Malaria research advances yet again! This week alone we've had two separate research groups - one in Germany and one in the US - announce new findings. But there's still no vaccine in sight.
Biologists at the University of California have created a strain of mosquito with a malaria-blocking gene. And other scientists at Heidelberg University Hospital have managed to remove part of the malaria genome so that the genetically modified parasite is unable to develop in the host.
The question is whether these two advances in research mean it's the end of the deadly tropical disease?
And the answer is "not quite."
Genetically modified mosquitoes
The idea behind the Californian research is simple. Mosquitoes carrying a malaria-blocking gene could safely pair with "normal" Anopheles mosquitoes in the wild, because in theory their offspring would be unable to transmit the disease.
Ideally, the malaria-blocking gene would spread swiftly through mosquito populations.
"It can spread through a population with great efficiency, increasing from 1 percent to more than 99 percent in 10 generations, or about one season for mosquitoes," University of California-San Diego biologist, Valentino Gantz, told the Reuters news agency.
The researchers inserted extra DNA into the cells of the Anopheles mosquito. The DNA will be passed on through generations of the species, with the hope it will create mosquitoes carrying the malaria-blocking gene.
But these genetically modified mosquitoes have yet to be released and tested in the wild.
And they will not bring us victory over the deadly disease single handedly.
"We do not propose that this strategy alone will eradicate malaria," University of California-Irvine molecular biologist, Anthony James, told Reuters.
But James said it could play a major role in eliminating malaria if used in conjunction with treatment and preventive drugs, future vaccines, and further education of communities in the most affected regions.
This includes making sure people use bed nets and eradicate mosquito-breeding sites.
At the Heidelberg University Hospital, meanwhile, scientists took a slightly different approach. Rather than modify the mosquito, they opted to modify the parasite.

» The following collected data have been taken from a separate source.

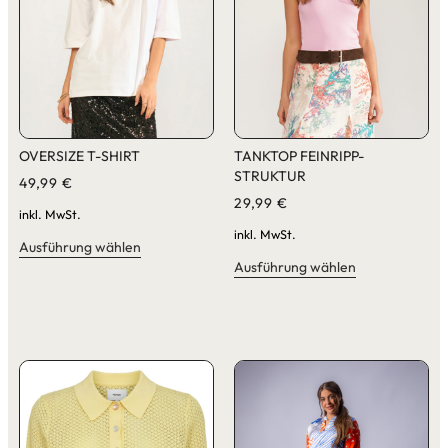
OVERSIZE T-SHIRT
TANKTOP FEINRIPP-
STRUKTUR
49,99
€
29,99
€
inkl. MwSt.
inkl. MwSt.
Ausführung wählen
Ausführung wählen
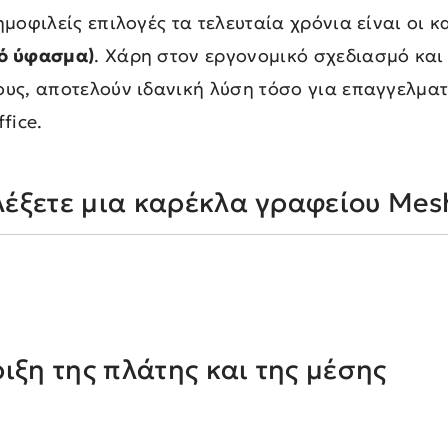
ημοφιλείς επιλογές τα τελευταία χρόνια είναι οι 
ό ύφασμα)
. Χάρη στον εργονομικό σχεδιασμό και
ους, αποτελούν ιδανική λύση τόσο για επαγγελμα
fice.
ιλέξετε μια καρέκλα γραφείου Mes
ιξη της πλάτης και της μέσης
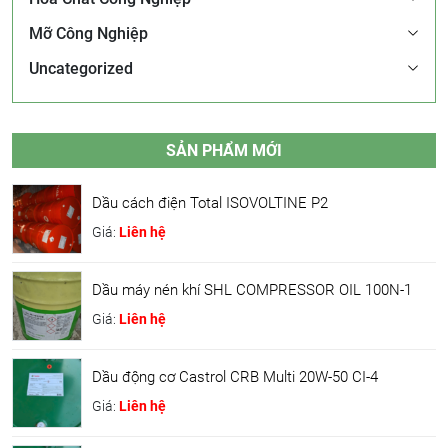
Mỡ Công Nghiệp
Uncategorized
SẢN PHẨM MỚI
Dầu cách điện Total ISOVOLTINE P2
Giá:
Liên hệ
Dầu máy nén khí SHL COMPRESSOR OIL 100N-1
Giá:
Liên hệ
Dầu động cơ Castrol CRB Multi 20W-50 CI-4
Giá:
Liên hệ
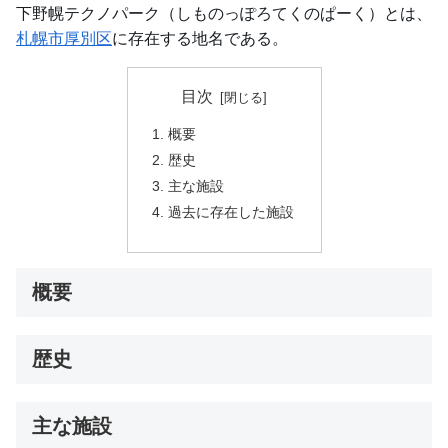
下野幌テクノパーク（しものっぽろてくのぱーく）とは、
札幌市
厚別区
に存在する地名である。
目次
概要
歴史
主な施設
過去に存在した施設
概要
歴史
主な施設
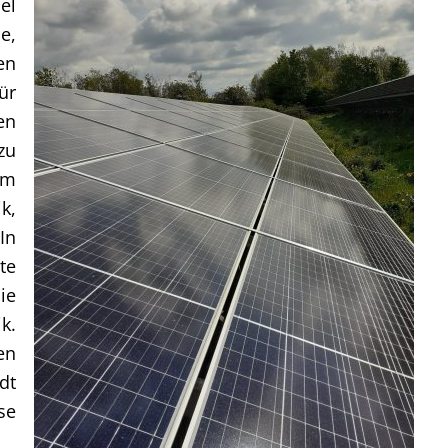
el
e,
en
ür
en
zu
em
k,
In
te
ie
k.
en
dt
se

The researchers at the Center for Infectiology created a parasite which sheds more than 200 of its own genes. It carves up its genome and in the process loses half of an important chromosome, which it needs for its further development.

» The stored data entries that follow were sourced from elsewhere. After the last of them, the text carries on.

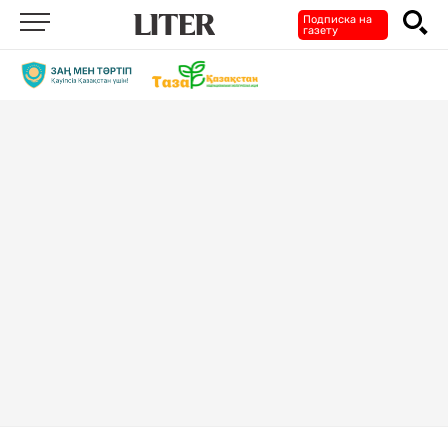
Подписка на
газету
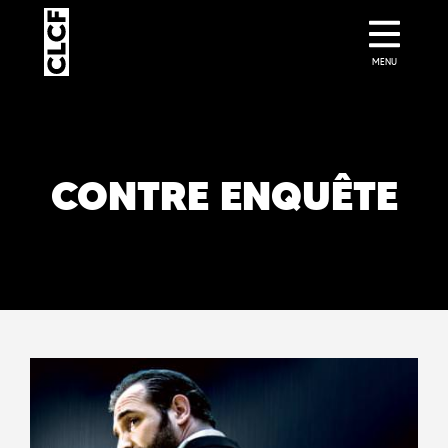
MENU
CONTRE ENQUÊTE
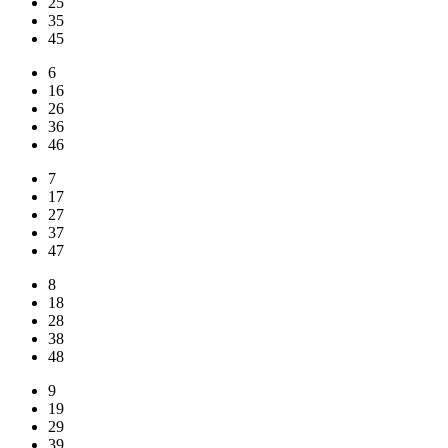
25
35
45
6
16
26
36
46
7
17
27
37
47
8
18
28
38
48
9
19
29
39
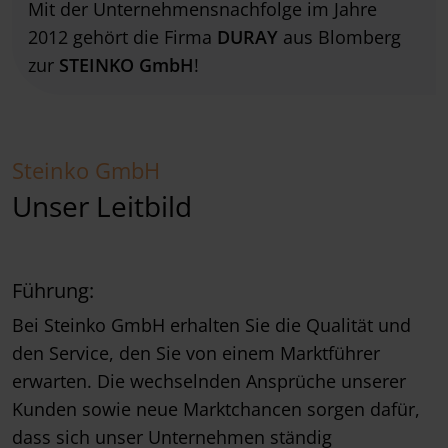
Mit der Unternehmensnachfolge im Jahre
2012 gehört die Firma
DURAY
aus Blomberg
zur
STEINKO GmbH
!
Steinko GmbH
Unser Leitbild
Führung:
Bei Steinko GmbH erhalten Sie die Qualität und
den Service, den Sie von einem Marktführer
erwarten. Die wechselnden Ansprüche unserer
Kunden sowie neue Marktchancen sorgen dafür,
dass sich unser Unternehmen ständig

They hope to use this research as the basis of a future vaccine - because when patients are given a vaccine they are injected with parasites which enter the liver and either die or cease to develop there. The immune system then uses these harmless parasites to establish a line of defense.
Mirko Singer, a Ph.D. student at the Center for Infectiology, says his team is testing the modified parasite on mice.
"At the moment it's just an experimental vaccine," Singer told DW. "If we were to produce a safe vaccine, we would have to ensure the parasite was unable to develop further on a number of different levels."
And safety is a keyword. In some mice, the modified parasite did continue to develop.
Singer says the problem was a repair mechanism, which is rare in humans, but which took affect in some the parasites and restored the "amputated" genome.
So there is work for the researchers yet.
It remains unclear whether or when any of this research will lead to a malaria vaccine.
"I couldn't comment at all on that," says Singer. "People have often made incorrect predictions about how quickly we can move such studies into the real world."